ID | Requirement | Priority | Status | Contributors |
---|---|---|---|---|
1 | Testing for finding out the framework with the highest accuracy | Must have | √ | All |
2 | A "Upload Data" page | Must have | √ | All |
3 | A "Start Verifying" page | Must have | √ | All |
4 | A "Home" page | Must have | √ | All |
5 | A "Processing" page | Must have | √ | All |
6 | A "User Verified" page | Must have | √ | All |
7 | A "Submit" page | Must have | √ | All |
8 | A "Consent" Page | Must have | √ | All |
9 | Literature review | Must have | √ | All |
10 | Comparisons between different feature extractions | Must have | √ | All |
11 | Comparisons between dimensionality reduction | Must have | √ | All |
12 | Comparisons between diufferent learning models | Must have | √ | All |
13 | Database | Must have | √ | All |
14 | File Uploader | Must have | √ | All |
15 | Audio Recorder | Must have | √ | All |
16 | Feature extraction: MFCC | Must have | √ | All |
17 | Modeling: HMM | Must have | √ | All |
18 | Modeling: GMM | Must have | √ | All |
19 | Front-End: Modify with AJAX | Must have | √ | All |
20 | Use Existing Code (libraries and APIs) | Must have | √ | All |
21 | Comparisons between different frameworks | Should have | √ | All |
22 | Speaker Recognition VS Biometric Feature Extractions | Should have | √ | All |
23 | A "Recent verifications" page | Could have | In Progress... | All |
24 | Feature extraction: PLP | Could have | In Progress... | All |
25 | Feature extraction: LPC | Could have | In Progress... | All |
26 | Optimisation - Check 2 or 3 digits of the number to find the user faster | Could have | x | - |
27 | {To be added} | Won't have | x | - |
ID | Bug Description | Priority |
---|---|---|
1 | When the sample rate of the input file is high, the output MFCCs have some invalid values. | Medium |
2 | The number of trials that not corresponding audio and model matching successfully is higher than expected | High |
Work Packages | Ruo Chen | Sabina-Maria Mitroi | Jingze Xu |
---|---|---|---|
Client Liaison | 33% | 33% | 33% |
Biweekly Reports | 33% | 33% | 33% |
Requirement Analysis | 33% | 33% | 33% |
Research and Experiments | 33% | 33% | 33% |
UI Design | 33% | 33% | 33% |
Coding | 33% | 33% | 33% |
Video Making | 33% | 33% | 33% |
Report Website | 33% | 33% | 33% |
Poster Design | 33% | 33% | 33% |
Testing | 33% | 33% | 33% |
Overall Contribution | 33% | 33% | 33% |
Main roles | Researcher, Back-end developer | Front-end developer, UI designer | Researcher, Back-end developer |
The user interface of our web app has all needed parts and has a minimalist design. However, the style of different pages varies. It we have more time, we can unify the style.

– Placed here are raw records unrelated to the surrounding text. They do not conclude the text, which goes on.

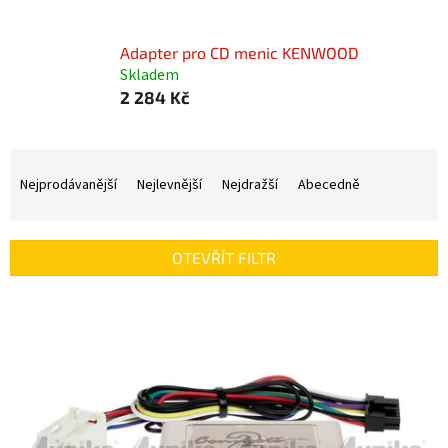
Adapter pro CD menic KENWOOD
Skladem
2 284 Kč
Ř
a
Nejprodávanější
Nejlevnější
Nejdražší
Abecedně
z
e
n
OTEVŘÍT FILTR
í
p
V
r
ý
o
p
d
i
u
s
k
p
t
r
ů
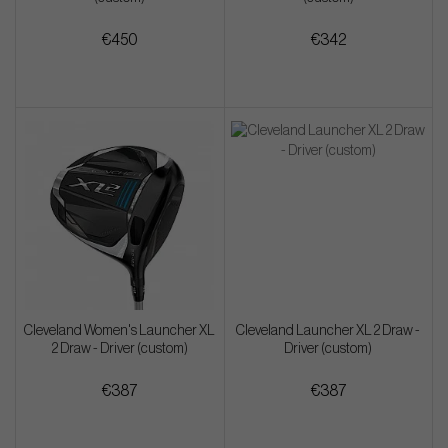
€450
€342
Cleveland Women's Launcher XL
Cleveland Launcher XL 2 Draw -
2 Draw - Driver (custom)
Driver (custom)
€387
€387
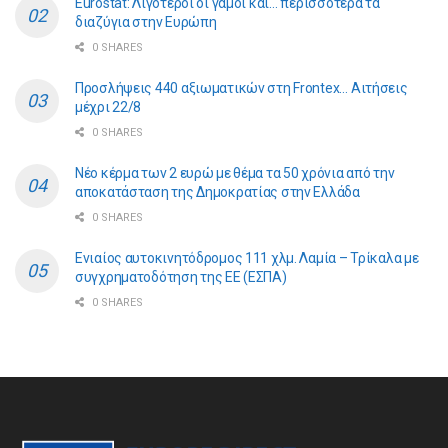
Eurostat: Λιγότεροι οι γάμοι και… περισσότερα τα
διαζύγια στην Ευρώπη
0 SHARES
Προσλήψεις 440 αξιωματικών στη Frontex… Αιτήσεις
μέχρι 22/8
0 SHARES
Νέο κέρμα των 2 ευρώ με θέμα τα 50 χρόνια από την
αποκατάσταση της Δημοκρατίας στην Ελλάδα
0 SHARES
Ενιαίος αυτοκινητόδρομος 111 χλμ. Λαμία – Τρίκαλα με
συγχρηματοδότηση της ΕE (ΕΣΠΑ)
0 SHARES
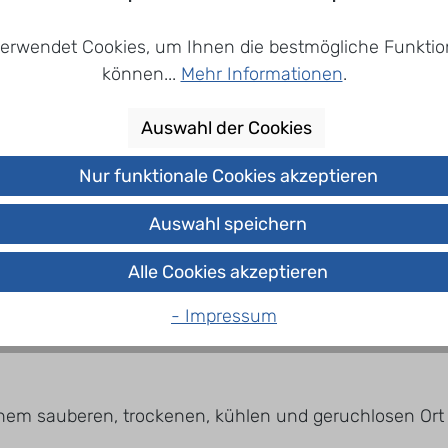
erwendet Cookies, um Ihnen die bestmögliche Funktion
können...
Mehr Informationen
.
Auswahl der Cookies
Nur funktionale Cookies akzeptieren
Auswahl speichern
Alle Cookies akzeptieren
- Impressum
nem sauberen, trockenen, kühlen und geruchlosen Ort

The app has all must-have and should-have functionality. There is still one could-have functionality, which is the recent verifications search.
The system is stable. We haven't found any unstable loophole so far. The verification process is also stable.

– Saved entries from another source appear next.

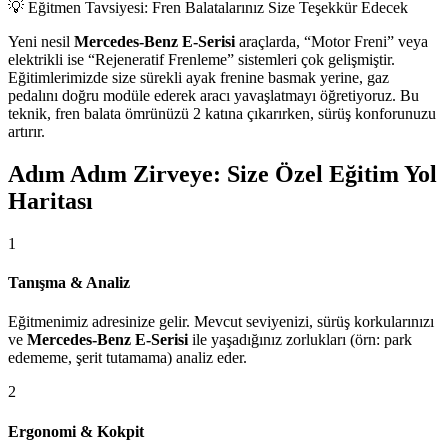
💡 Eğitmen Tavsiyesi: Fren Balatalarınız Size Teşekkür Edecek
Yeni nesil
Mercedes-Benz E-Serisi
araçlarda, “Motor Freni” veya
elektrikli ise “Rejeneratif Frenleme” sistemleri çok gelişmiştir.
Eğitimlerimizde size sürekli ayak frenine basmak yerine, gaz
pedalını doğru modüle ederek aracı yavaşlatmayı öğretiyoruz. Bu
teknik, fren balata ömrünüzü 2 katına çıkarırken, sürüş konforunuzu
artırır.
Adım Adım Zirveye: Size Özel Eğitim Yol
Haritası
1
Tanışma & Analiz
Eğitmenimiz adresinize gelir. Mevcut seviyenizi, sürüş korkularınızı
ve
Mercedes-Benz E-Serisi
ile yaşadığınız zorlukları (örn: park
edememe, şerit tutamama) analiz eder.
2
Ergonomi & Kokpit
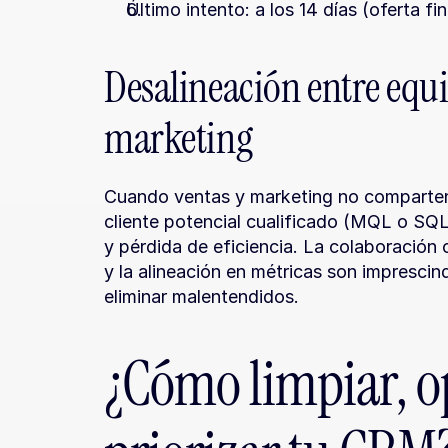
Último intento: a los 14 días (oferta fin
Desalineación entre equi
marketing
Cuando ventas y marketing no comparten 
cliente potencial cualificado (MQL o SQL)
y pérdida de eficiencia. La colaboración c
y la alineación en métricas son imprescind
eliminar malentendidos.
¿Cómo limpiar, op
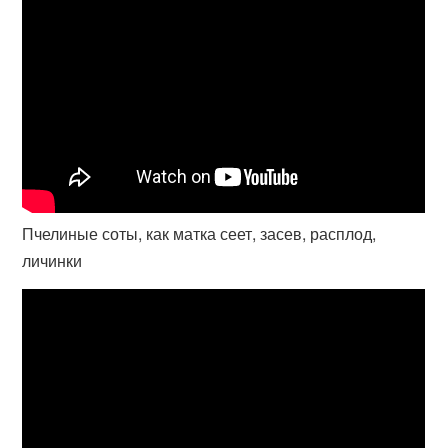
Пчелиные соты, как матка сеет, засев, расплод,
личинки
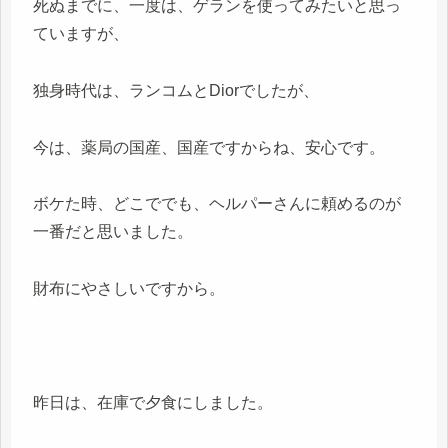
死ぬまでに、一度は、ゲランを使ってみたいと思っ
ていますが、
独身時代は、ランコムとDiorでしたが、
今は、薬局の国産、国産ですからね、安心です。
ボケた時、どこででも、ヘルパーさんに頼めるのが
一番だと思いました。
財布にやさしいですから。
昨日は、在庫で夕食にしました。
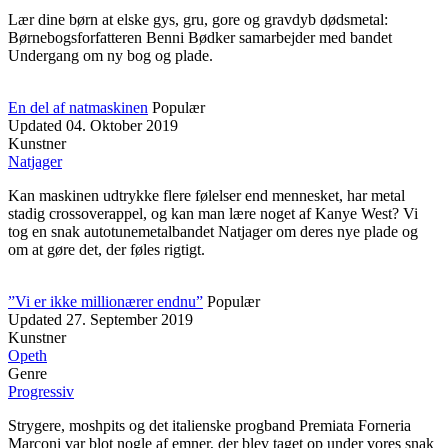
Lær dine børn at elske gys, gru, gore og gravdyb dødsmetal:
Børnebogsforfatteren Benni Bødker samarbejder med bandet
Undergang om ny bog og plade.
En del af natmaskinen
Populær
Updated
04. Oktober 2019
Kunstner
Natjager
Kan maskinen udtrykke flere følelser end mennesket, har metal
stadig crossoverappel, og kan man lære noget af Kanye West? Vi
tog en snak autotunemetalbandet Natjager om deres nye plade og
om at gøre det, der føles rigtigt.
”Vi er ikke millionærer endnu”
Populær
Updated
27. September 2019
Kunstner
Opeth
Genre
Progressiv
Strygere, moshpits og det italienske progband Premiata Forneria
Marconi var blot nogle af emner, der blev taget op under vores snak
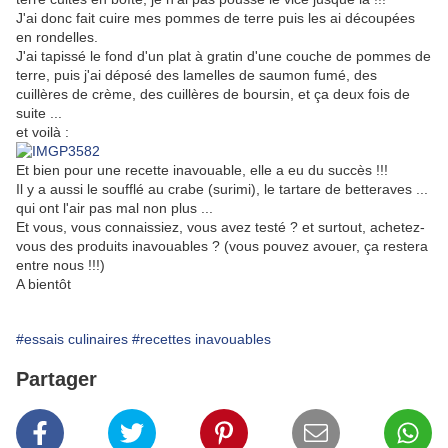
J'ai donc fait cuire mes pommes de terre puis les ai découpées
en rondelles.
J'ai tapissé le fond d'un plat à gratin d'une couche de pommes de
terre, puis j'ai déposé des lamelles de saumon fumé, des
cuillères de crème, des cuillères de boursin, et ça deux fois de
suite ...
et voilà :
Et bien pour une recette inavouable, elle a eu du succès !!!
Il y a aussi le soufflé au crabe (surimi), le tartare de betteraves ...
qui ont l'air pas mal non plus ...
Et vous, vous connaissiez, vous avez testé ? et surtout, achetez-
vous des produits inavouables ? (vous pouvez avouer, ça restera
entre nous !!!)
A bientôt
#essais culinaires
#recettes inavouables
Partager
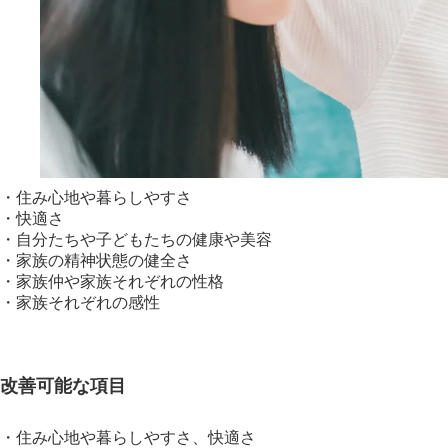
・住み心地や暮らしやすさ
・快適さ
・自分たちや子どもたちの健康や美容
・家族の精神状態の健全さ
・家族仲や家族それぞれの性格
・家族それぞれの感性
改善可能な項目
・住み心地や暮らしやすさ、快適さ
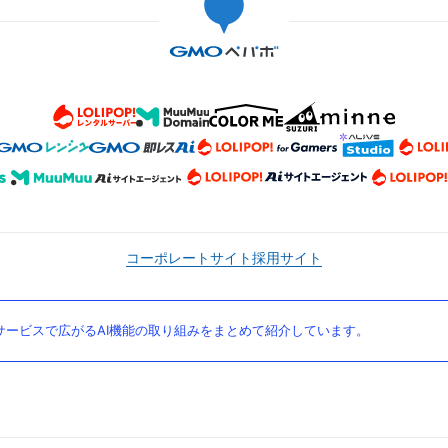
コーポレートサイト
採用サイト
ービスで広がるAI機能の取り組みをまとめて紹介しています。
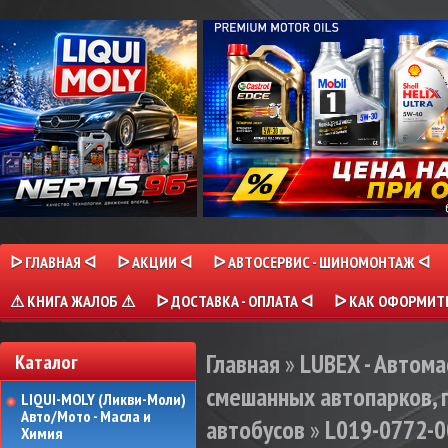
ᐅ ГЛАВНАЯ ᐊ
ᐅ АКЦИИ ᐊ
ᐅ АВТОСЕРВИС - ШИНОМОНТАЖ ᐊ
⚠ КНИГА ЖАЛОБ ⚠
ᐅ ДОСТАВКА - ОПЛАТА ᐊ
ᐅ КАК ОФОРМИТЬ
Главная
»
LUBEX - Автома
Каталог
смешанных автопарков, 
LIQUI-MOLY (Ликви-Моли)
Авто/Мото - Масла и
автобусов
»
L019-0772-0
Химия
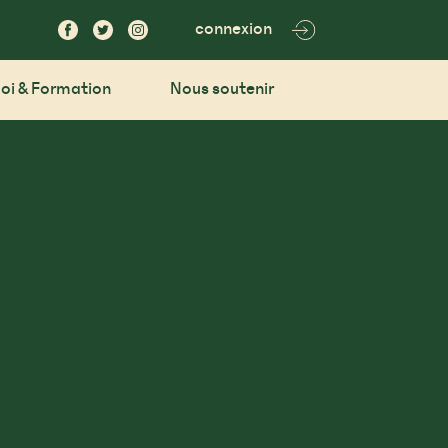
connexion
oi & Formation
Nous soutenir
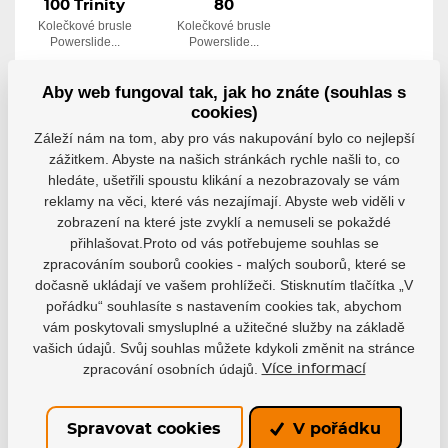
100 Trinity
80
Kolečkové brusle
Kolečkové brusle
Powerslide...
Powerslide...
Skladem 7-10
Skladem 7-10
pracovních dní
pracovních dní
Aby web fungoval tak, jak ho znáte (souhlas s
9 400 Kč
3 995 Kč
cookies)
6 327 Kč
2 689 Kč
Záleží nám na tom, aby pro vás nakupování bylo co nejlepší
Detail
Detail
zážitkem. Abyste na našich stránkách rychle našli to, co
hledáte, ušetřili spoustu klikání a nezobrazovaly se vám
reklamy na věci, které vás nezajímají. Abyste web viděli v
zobrazení na které jste zvyklí a nemuseli se pokaždé
přihlašovat.Proto od vás potřebujeme souhlas se
zpracováním souborů cookies - malých souborů, které se
Buďte s námi v kontaktu
dočasně ukládají ve vašem prohlížeči. Stisknutím tlačítka „V
pořádku“ souhlasíte s nastavením cookies tak, abychom
Rádi vám pomůžeme s výběrem nebo doporučíme
vám poskytovali smysluplné a užitečné služby na základě
nejvhodnější řešení.
vašich údajů. Svůj souhlas můžete kdykoli změnit na stránce
zpracování osobních údajů.
Více informací
info@hejduksport.cz
Spravovat cookies
V pořádku
+420 733 132 833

The efficiency of the algorithms MFCC + GMM is high enough for the client's need. As we compute, the speed of uploading and training models is about 60 times faster than the minimum standard.
Our web app can run smoothly on different Operating Systems.
Our code has good maintainability. We did several times of rafactor and the parameters of the algorithms can be easily changed.
We met very often and we discussed and devided the workload before the end of every meeting, which was good to manage the progress. We sent bi-weekly reports on time. And we also made regular video meeting with our clients from time to time. We had normal version control using GitLab. It was not allowed to push to the origin master directly in order to make the codebase clean. We pushed to our branch and then merge it to master if there was no conflicts.
If we have another 6 months, we will improve
the UI design and finish our unfinished algorithms.
More functionality will be added like recent
verification search. The front-end will have more
details. This project can become a speaker identification
project rather than just verification.
Moreover, in order to make the prototype work on
PC and also on a phone, we were thinking of using
Java Telephony API (JTAPI). The Java Telephony
API (JTAPI)
supports telephony call control.
It is an extensible API designed to scale for
use in a range of domains, from first-party
call control in a consumer device to third-party
call control in large distributed call centers.
In order to make it work on a phone call, we
will require an app running on a phone and a
JTAPI running on a PC into the phone line and,
as you make the connection, a wav file is
generated to the user and it will automatically
parse it into the prototype in Python.